=== Begin Enclosure ===

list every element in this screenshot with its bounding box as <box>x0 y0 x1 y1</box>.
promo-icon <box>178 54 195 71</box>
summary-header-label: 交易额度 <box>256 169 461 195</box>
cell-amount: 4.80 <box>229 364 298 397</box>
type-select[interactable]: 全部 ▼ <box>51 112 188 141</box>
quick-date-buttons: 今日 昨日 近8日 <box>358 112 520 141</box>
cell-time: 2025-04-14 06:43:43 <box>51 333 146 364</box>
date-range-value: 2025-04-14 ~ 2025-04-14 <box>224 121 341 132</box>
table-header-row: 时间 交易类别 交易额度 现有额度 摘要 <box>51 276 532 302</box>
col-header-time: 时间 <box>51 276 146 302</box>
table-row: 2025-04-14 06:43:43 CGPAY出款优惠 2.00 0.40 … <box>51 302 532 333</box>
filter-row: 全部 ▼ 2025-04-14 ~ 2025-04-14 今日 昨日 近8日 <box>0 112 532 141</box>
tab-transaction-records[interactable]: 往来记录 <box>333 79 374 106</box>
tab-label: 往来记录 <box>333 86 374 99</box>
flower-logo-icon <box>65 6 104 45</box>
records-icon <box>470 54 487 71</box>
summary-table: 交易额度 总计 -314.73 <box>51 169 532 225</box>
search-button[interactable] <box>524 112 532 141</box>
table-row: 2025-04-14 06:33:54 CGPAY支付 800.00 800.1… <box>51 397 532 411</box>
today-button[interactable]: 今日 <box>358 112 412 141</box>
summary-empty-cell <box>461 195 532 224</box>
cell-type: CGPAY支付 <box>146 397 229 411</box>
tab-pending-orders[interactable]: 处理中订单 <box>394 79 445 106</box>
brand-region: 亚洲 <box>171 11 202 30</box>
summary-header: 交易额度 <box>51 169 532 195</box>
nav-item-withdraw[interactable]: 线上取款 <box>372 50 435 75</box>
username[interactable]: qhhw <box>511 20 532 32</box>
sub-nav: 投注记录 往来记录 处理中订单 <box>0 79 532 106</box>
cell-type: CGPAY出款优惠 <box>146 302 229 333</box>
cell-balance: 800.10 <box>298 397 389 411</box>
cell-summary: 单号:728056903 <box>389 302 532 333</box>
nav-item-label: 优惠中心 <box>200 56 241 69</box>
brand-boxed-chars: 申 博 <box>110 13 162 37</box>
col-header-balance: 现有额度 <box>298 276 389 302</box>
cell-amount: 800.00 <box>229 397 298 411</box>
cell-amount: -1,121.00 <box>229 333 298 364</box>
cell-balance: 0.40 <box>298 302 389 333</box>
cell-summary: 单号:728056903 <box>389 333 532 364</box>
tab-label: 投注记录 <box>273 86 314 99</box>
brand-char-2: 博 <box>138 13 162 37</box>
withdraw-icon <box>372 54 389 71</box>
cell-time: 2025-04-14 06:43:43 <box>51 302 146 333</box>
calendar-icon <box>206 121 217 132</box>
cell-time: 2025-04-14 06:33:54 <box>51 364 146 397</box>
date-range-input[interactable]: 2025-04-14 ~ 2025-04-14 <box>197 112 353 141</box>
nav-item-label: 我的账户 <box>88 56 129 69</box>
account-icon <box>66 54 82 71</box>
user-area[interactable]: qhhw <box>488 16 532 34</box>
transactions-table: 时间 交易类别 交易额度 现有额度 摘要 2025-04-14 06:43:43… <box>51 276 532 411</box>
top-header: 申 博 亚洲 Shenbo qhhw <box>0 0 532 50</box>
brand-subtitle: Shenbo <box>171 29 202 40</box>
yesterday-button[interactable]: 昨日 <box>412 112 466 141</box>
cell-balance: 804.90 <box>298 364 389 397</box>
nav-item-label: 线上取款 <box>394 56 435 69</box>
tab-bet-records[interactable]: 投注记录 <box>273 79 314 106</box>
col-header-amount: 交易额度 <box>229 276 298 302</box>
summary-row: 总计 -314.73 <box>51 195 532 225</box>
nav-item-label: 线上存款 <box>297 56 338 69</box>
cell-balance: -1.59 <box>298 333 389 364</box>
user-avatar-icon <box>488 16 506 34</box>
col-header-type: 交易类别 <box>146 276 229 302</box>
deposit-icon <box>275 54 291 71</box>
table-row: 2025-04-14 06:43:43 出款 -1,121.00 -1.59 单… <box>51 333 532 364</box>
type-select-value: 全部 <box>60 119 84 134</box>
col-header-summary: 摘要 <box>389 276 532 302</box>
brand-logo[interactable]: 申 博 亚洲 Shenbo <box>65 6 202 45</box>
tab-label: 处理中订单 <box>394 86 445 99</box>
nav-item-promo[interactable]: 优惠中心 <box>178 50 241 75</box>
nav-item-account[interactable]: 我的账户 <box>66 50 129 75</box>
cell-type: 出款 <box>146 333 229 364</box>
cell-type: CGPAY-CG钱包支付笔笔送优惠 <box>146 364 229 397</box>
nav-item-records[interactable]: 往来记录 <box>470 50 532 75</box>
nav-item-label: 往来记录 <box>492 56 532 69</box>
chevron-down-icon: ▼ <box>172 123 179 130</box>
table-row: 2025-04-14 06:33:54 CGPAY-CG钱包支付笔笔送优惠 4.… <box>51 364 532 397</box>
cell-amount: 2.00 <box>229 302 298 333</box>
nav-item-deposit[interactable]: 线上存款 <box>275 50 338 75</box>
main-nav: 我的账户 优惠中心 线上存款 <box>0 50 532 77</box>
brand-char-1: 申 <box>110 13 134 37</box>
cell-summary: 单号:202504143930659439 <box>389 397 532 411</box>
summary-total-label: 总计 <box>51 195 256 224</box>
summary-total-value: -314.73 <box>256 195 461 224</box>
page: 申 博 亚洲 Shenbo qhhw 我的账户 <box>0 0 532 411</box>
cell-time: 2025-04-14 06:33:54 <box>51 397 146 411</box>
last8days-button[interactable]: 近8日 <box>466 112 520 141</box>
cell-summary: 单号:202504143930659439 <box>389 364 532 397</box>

=== End Enclosure ===

**WORK INSTRUCTIONS**
Output the material above exactly. Omit nothing.

**RESPONSE TO THE TASK**
list every element in this screenshot with its bounding box as <box>x0 y0 x1 y1</box>.
promo-icon <box>178 54 195 71</box>
summary-header-label: 交易额度 <box>256 169 461 195</box>
cell-amount: 4.80 <box>229 364 298 397</box>
type-select[interactable]: 全部 ▼ <box>51 112 188 141</box>
quick-date-buttons: 今日 昨日 近8日 <box>358 112 520 141</box>
cell-time: 2025-04-14 06:43:43 <box>51 333 146 364</box>
date-range-value: 2025-04-14 ~ 2025-04-14 <box>224 121 341 132</box>
table-header-row: 时间 交易类别 交易额度 现有额度 摘要 <box>51 276 532 302</box>
col-header-time: 时间 <box>51 276 146 302</box>
table-row: 2025-04-14 06:43:43 CGPAY出款优惠 2.00 0.40 … <box>51 302 532 333</box>
filter-row: 全部 ▼ 2025-04-14 ~ 2025-04-14 今日 昨日 近8日 <box>0 112 532 141</box>
tab-transaction-records[interactable]: 往来记录 <box>333 79 374 106</box>
tab-label: 往来记录 <box>333 86 374 99</box>
flower-logo-icon <box>65 6 104 45</box>
records-icon <box>470 54 487 71</box>
summary-table: 交易额度 总计 -314.73 <box>51 169 532 225</box>
search-button[interactable] <box>524 112 532 141</box>
table-row: 2025-04-14 06:33:54 CGPAY支付 800.00 800.1… <box>51 397 532 411</box>
today-button[interactable]: 今日 <box>358 112 412 141</box>
summary-empty-cell <box>461 195 532 224</box>
cell-type: CGPAY支付 <box>146 397 229 411</box>
tab-pending-orders[interactable]: 处理中订单 <box>394 79 445 106</box>
brand-region: 亚洲 <box>171 11 202 30</box>
summary-header: 交易额度 <box>51 169 532 195</box>
nav-item-withdraw[interactable]: 线上取款 <box>372 50 435 75</box>
username[interactable]: qhhw <box>511 20 532 32</box>
sub-nav: 投注记录 往来记录 处理中订单 <box>0 79 532 106</box>
cell-type: CGPAY出款优惠 <box>146 302 229 333</box>
cell-balance: 800.10 <box>298 397 389 411</box>
cell-summary: 单号:728056903 <box>389 302 532 333</box>
nav-item-label: 优惠中心 <box>200 56 241 69</box>
brand-boxed-chars: 申 博 <box>110 13 162 37</box>
col-header-balance: 现有额度 <box>298 276 389 302</box>
cell-amount: 800.00 <box>229 397 298 411</box>
cell-amount: -1,121.00 <box>229 333 298 364</box>
cell-balance: 0.40 <box>298 302 389 333</box>
cell-summary: 单号:728056903 <box>389 333 532 364</box>
tab-label: 投注记录 <box>273 86 314 99</box>
brand-char-2: 博 <box>138 13 162 37</box>
withdraw-icon <box>372 54 389 71</box>
cell-time: 2025-04-14 06:43:43 <box>51 302 146 333</box>
calendar-icon <box>206 121 217 132</box>
cell-time: 2025-04-14 06:33:54 <box>51 364 146 397</box>
date-range-input[interactable]: 2025-04-14 ~ 2025-04-14 <box>197 112 353 141</box>
nav-item-label: 我的账户 <box>88 56 129 69</box>
account-icon <box>66 54 82 71</box>
user-area[interactable]: qhhw <box>488 16 532 34</box>
transactions-table: 时间 交易类别 交易额度 现有额度 摘要 2025-04-14 06:43:43… <box>51 276 532 411</box>
top-header: 申 博 亚洲 Shenbo qhhw <box>0 0 532 50</box>
brand-subtitle: Shenbo <box>171 29 202 40</box>
yesterday-button[interactable]: 昨日 <box>412 112 466 141</box>
cell-balance: 804.90 <box>298 364 389 397</box>
nav-item-label: 线上取款 <box>394 56 435 69</box>
tab-bet-records[interactable]: 投注记录 <box>273 79 314 106</box>
col-header-amount: 交易额度 <box>229 276 298 302</box>
summary-row: 总计 -314.73 <box>51 195 532 225</box>
nav-item-label: 线上存款 <box>297 56 338 69</box>
cell-balance: -1.59 <box>298 333 389 364</box>
user-avatar-icon <box>488 16 506 34</box>
col-header-type: 交易类别 <box>146 276 229 302</box>
deposit-icon <box>275 54 291 71</box>
table-row: 2025-04-14 06:43:43 出款 -1,121.00 -1.59 单… <box>51 333 532 364</box>
type-select-value: 全部 <box>60 119 84 134</box>
col-header-summary: 摘要 <box>389 276 532 302</box>
brand-logo[interactable]: 申 博 亚洲 Shenbo <box>65 6 202 45</box>
tab-label: 处理中订单 <box>394 86 445 99</box>
nav-item-promo[interactable]: 优惠中心 <box>178 50 241 75</box>
nav-item-account[interactable]: 我的账户 <box>66 50 129 75</box>
cell-type: 出款 <box>146 333 229 364</box>
cell-type: CGPAY-CG钱包支付笔笔送优惠 <box>146 364 229 397</box>
nav-item-records[interactable]: 往来记录 <box>470 50 532 75</box>
nav-item-label: 往来记录 <box>492 56 532 69</box>
chevron-down-icon: ▼ <box>172 123 179 130</box>
table-row: 2025-04-14 06:33:54 CGPAY-CG钱包支付笔笔送优惠 4.… <box>51 364 532 397</box>
cell-amount: 2.00 <box>229 302 298 333</box>
nav-item-deposit[interactable]: 线上存款 <box>275 50 338 75</box>
main-nav: 我的账户 优惠中心 线上存款 <box>0 50 532 77</box>
brand-char-1: 申 <box>110 13 134 37</box>
cell-summary: 单号:202504143930659439 <box>389 397 532 411</box>
summary-total-label: 总计 <box>51 195 256 224</box>
summary-total-value: -314.73 <box>256 195 461 224</box>
page: 申 博 亚洲 Shenbo qhhw 我的账户 <box>0 0 532 411</box>
cell-time: 2025-04-14 06:33:54 <box>51 397 146 411</box>
last8days-button[interactable]: 近8日 <box>466 112 520 141</box>
cell-summary: 单号:202504143930659439 <box>389 364 532 397</box>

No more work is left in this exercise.